Alan Maley examines the wonders of memory and the terrors of forgetting.
Memory, along with its twin, consciousness, is one of the ‘hard’ problems of the cognitive sciences, according to Susan Blackmore. And forgetting, along with obesity, is one of the epidemics facing all so-called ‘developed’ societies. So there are plenty of reasons why we might be interested in how things enter and leave our memories. There are, of course, many earlier, classic studies of memory. Sir Frederic Bartlett’s Remembering: A Study in Experimental Psychology, which showed how schemata are built up and how we actively construct (and distort) memories, remains a highly clear and readable study. And Alan Baddeley’s Your Memory: A User’s Guide offers a standard and informative introduction to the subject.

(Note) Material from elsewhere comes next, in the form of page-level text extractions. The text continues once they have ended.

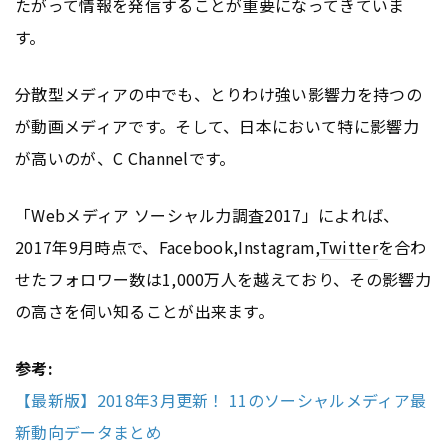
たがって情報を発信することが重要になってきていま
す。
分散型メディアの中でも、とりわけ強い影響力を持つの
が動画メディアです。そして、日本において特に影響力
が高いのが、C Channelです。
「Webメディア ソーシャル力調査2017」によれば、
2017年9月時点で、Facebook,Instagram,
Twitter
を合わ
せたフォロワー数は1,000万人を越えており、その影響力
の高さを伺い知ることが出来ます。
参考:
【最新版】2018年3月更新！ 11のソーシャルメディア最
新動向データまとめ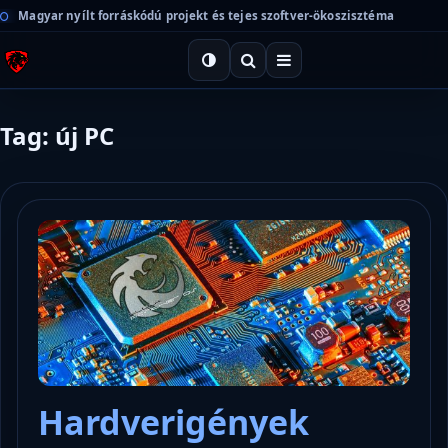
Magyar nyílt forráskódú projekt és tejes szoftver-ökoszisztéma
Tag: új PC
Hardverigények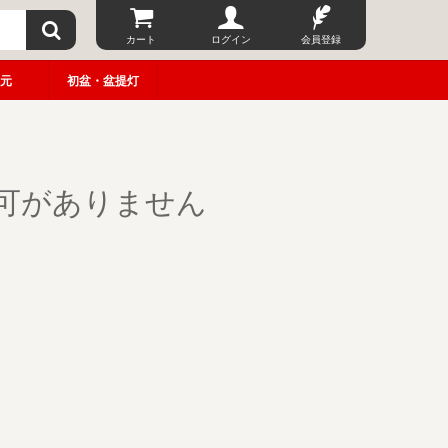
カート
ログイン
会員登録
元
初盆・盆提灯
可がありません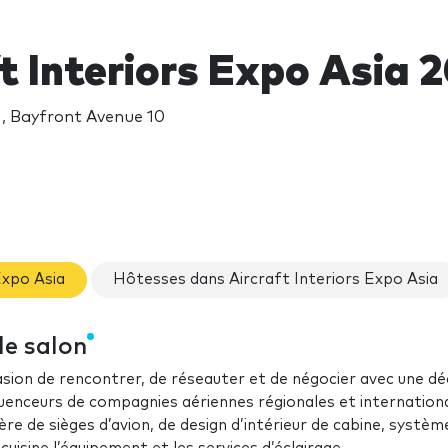
t Interiors Expo Asia 
, Bayfront Avenue 10
Expo Asia
Hôtesses dans Aircraft Interiors Expo Asia
le salon
ion de rencontrer, de réseauter et de négocier avec une dé
fluenceurs de compagnies aériennes régionales et internation
re de sièges d’avion, de design d’intérieur de cabine, systèm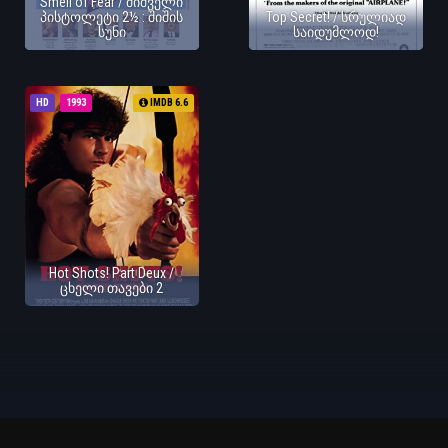
Smell of Fear / შიშველი
პისტოლეტი 2½ : შიშის
Top Secret! / სრულიად
სუნი
საიდუმლოდ!
HD
1993
IMDB 6.6
Hot Shots! Part Deux /
ცხელი თავები 2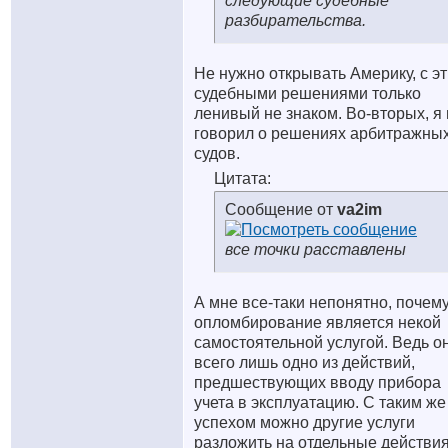
следующие судебные
разбирательства.
Не нужно открывать Америку, с э
судебными решениями только
ленивый не знаком. Во-вторых, я
говорил о решениях арбитражны
судов.
Цитата:
Сообщение от
va2im
все точки расставлены
А мне все-таки непонятно, почем
опломбирование является некой
самостоятельной услугой. Ведь о
всего лишь одно из действий,
предшествующих вводу прибора
учета в эксплуатацию. С таким же
успехом можно другие услуги
разложить на отдельные действия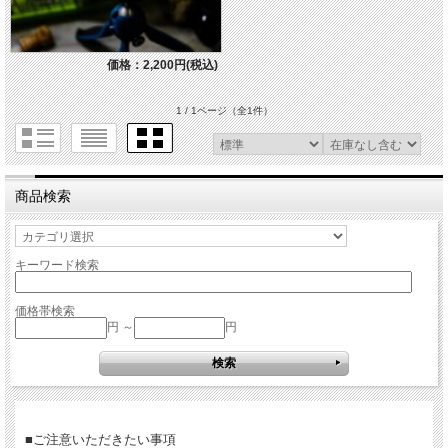
価格：2,200円(税込)
1 / 1ページ
（全1件）
商品検索
キーワード検索
価格帯検索
円 ～
円
■ご注意いただきたい事項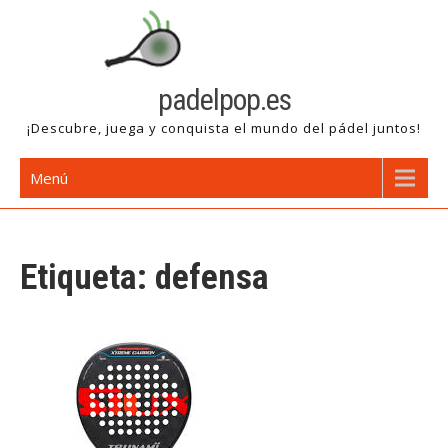
Saltar
al
contenido
padelpop.es
¡Descubre, juega y conquista el mundo del pádel juntos!
Menú
Etiqueta:
defensa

Vladimir Nabokov’s autobiographical Speak, Memory covers his life in pre- Soviet Russia as the privileged child of a member of the land-owning aristocracy from 1900 to 1919 (Chapters 1–12), and his life in exile in Cambridge, Berlin, Paris, etc in the 1920s and 30s (Chapters 13–15). It is remarkable for at least two reasons. He writes brilliantly, sensitively and eccentrically in an adopted language. And he appears to be cursed with the fate of total recall. We are treated to an endless succession of relatives, governesses, tutors, houses, country estates, landscapes, objects, events and sense impressions recounted in relentless detail. It is reminiscent of Funes, the Memorious in Jorge Luis Borges’ story – a man fated to recall everything he has ever seen, and unable ever to forget it. Or of ‘S’, the subject of Alexander Luria’s classic, The Mind of a Mnemonist. Nabokov’s prose is like an Aladdin’s cave, stuffed with jewels of sensory impressions (he is a synaesthete, which may help to explain the vividness of his visual, auditory, olfactory and other descriptions). This avalanche of memories raises the question of whether these are true memories or constructed ones. (As Frank Kermode reminds us, ‘memory invents a past’.) It also prompts us to wonder whether a degree of forgetfulness or selectivity might not be an advantage! Whatever the case, Nabokov succeeds in resuscitating a world and a society long lost, with a wealth of moving impressions of childhood and exile.
Memory: An Anthology
For a wide-ranging collection of writings on all aspects of memory, it would be hard to beat Memory: An Anthology, edited by Harriet Harvey Wood and A S Byatt. Part I comprises nine, mostly specially-commissioned pieces, ranging from literature through science and evolution to a history of memory studies. The most interesting of these are Frank Kermode’s ‘Palaces of memory’, Ulric Neisser on the unreliability of memory and Richard Holmes’ ‘A meander through memory and forgetting’. Unfortunately, this section is marred by a couple of selfconsciously pretentious pieces, which contribute nothing of value.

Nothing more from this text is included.